PyTorch Compile

Callbacks and patches to integrate torch.compile into fastai

The CompilerCallback and DynamoExplainCallback provide an easy to use torch.compile integration for fastai.

For more information on torch.compile please read PyTorch’s getting started guide. For troubleshooting torch.compile refer to this PyTorch Nightly guide.

This module is not imported via any fastxtend all imports. You must import it separately after importing fastai and fastxtend as it modifies model saving, loading, and training:

from fastxtend.callback import compiler
# or
from fastxtend.callback.compiler import *

To use, create a fastai.learner.Learner with a torch.compile compatible model and call compile on the Learner or pass CompilerCallback to the Learner of fit method callbacks.

Learner(...).compile()
# or
Learner(..., cbs=CompilerCallback())

source

CompileMode

 CompileMode (value, names=None, module=None, qualname=None, type=None,
              start=1)

All valid torch.compile modes for tab-completion and typo-proofing

Currently, the ‘reduce-overhead’ mode doesn’t appear to work with all models, and ‘max-autotune’ shouldn’t be used per Compile troubleshooting and gotchas.


source

MatMulPrecision

 MatMulPrecision (value, names=None, module=None, qualname=None,
                  type=None, start=1)

All valid matmul_precision modes for tab-completion and typo-proofing


source

CompilerCallback

 CompilerCallback (fullgraph:bool=False, dynamic:bool=False,
                   backend:str|Callable='inductor',
                   mode:str|CompileMode|None=None,
                   options:Dict[str,Union[str,int,bool]]|None=None,
                   matmul_precision:str|MatMulPrecision='high',
                   recompile:bool=False, verbose:bool=False)

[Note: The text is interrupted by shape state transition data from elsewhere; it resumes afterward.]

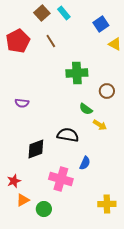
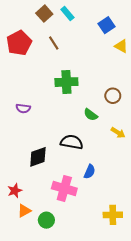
green cross: (77, 73) -> (66, 82), moved
yellow arrow: (100, 125) -> (118, 133), moved

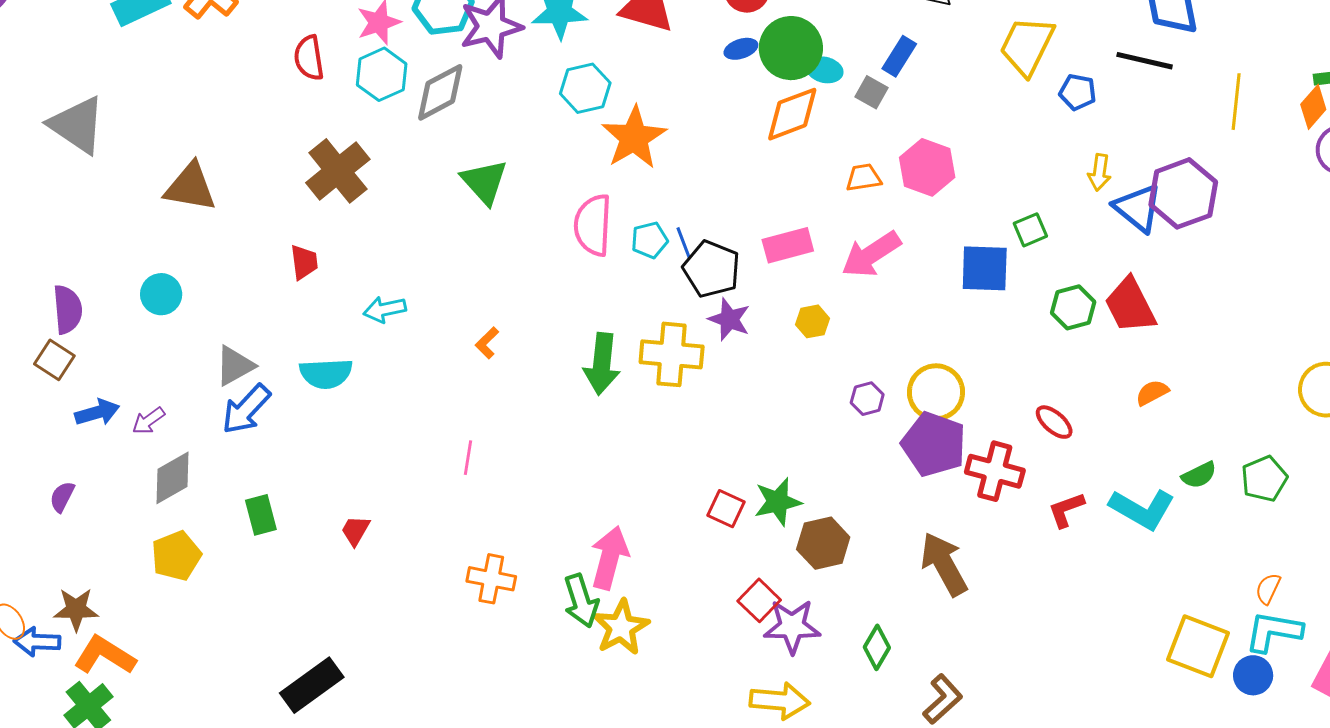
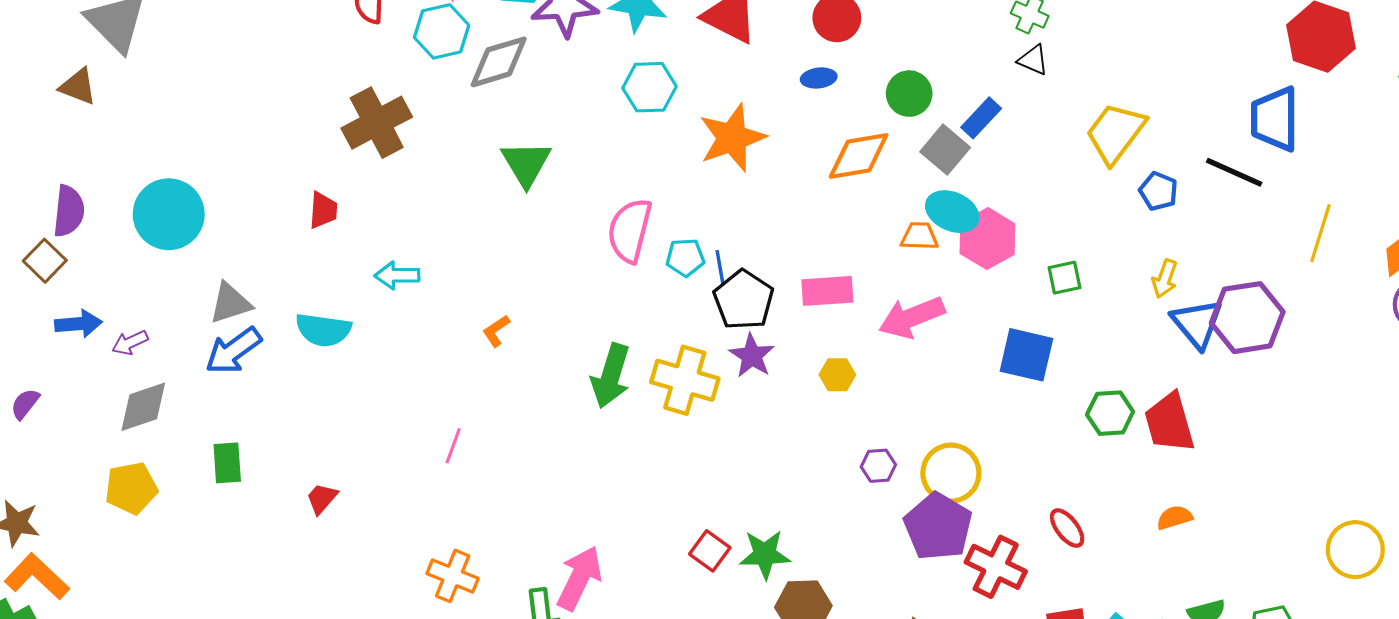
green circle: (791, 48) -> (909, 94), moved, size x0.7
cyan ellipse: (825, 70) -> (952, 212), moved, size x1.4
gray square: (871, 92) -> (945, 150), size x1.4
orange star: (634, 138) -> (732, 138), moved
brown triangle: (190, 187) -> (78, 86), moved, size x0.7
green square: (1030, 230) -> (1064, 278), moved
cyan circle: (161, 294) -> (169, 214), size x1.6

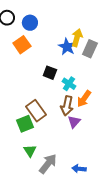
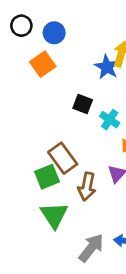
brown arrow: (67, 106) -> (87, 187), moved
green triangle: (30, 151) -> (54, 215), size x1.5
gray arrow: (48, 164) -> (91, 248), moved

A callback for using torch.compile (beta) with fastai

Type Default Details
fullgraph bool False Prevent breaking model into subgraphs
dynamic bool False Use dynamic shape tracing
backend str | Callable inductor torch.compile backend to use
mode str | CompileMode | None None torch.compile mode to use
options Dict[str, Union[str, int, bool]] | None None Extra options to pass to compile backend
matmul_precision str | MatMulPrecision high Set Ampere and newer matmul precision
recompile bool False Force a compiled model to recompile. Use when freezing/unfreezing a compiled model.
verbose bool False Verbose output

Using torch.compile with mode='max-autotune' is under active development and might fail. See Compile troubleshooting and gotchas for more details.

By default, CompilerCallback will set matmul ops to use TensorFloat32 for supported GPUs, which is the recommended setting for torch.compile. Set matmul_precision='highest' to turn off or matmul_precision='medium' to enable bfloat16 mode.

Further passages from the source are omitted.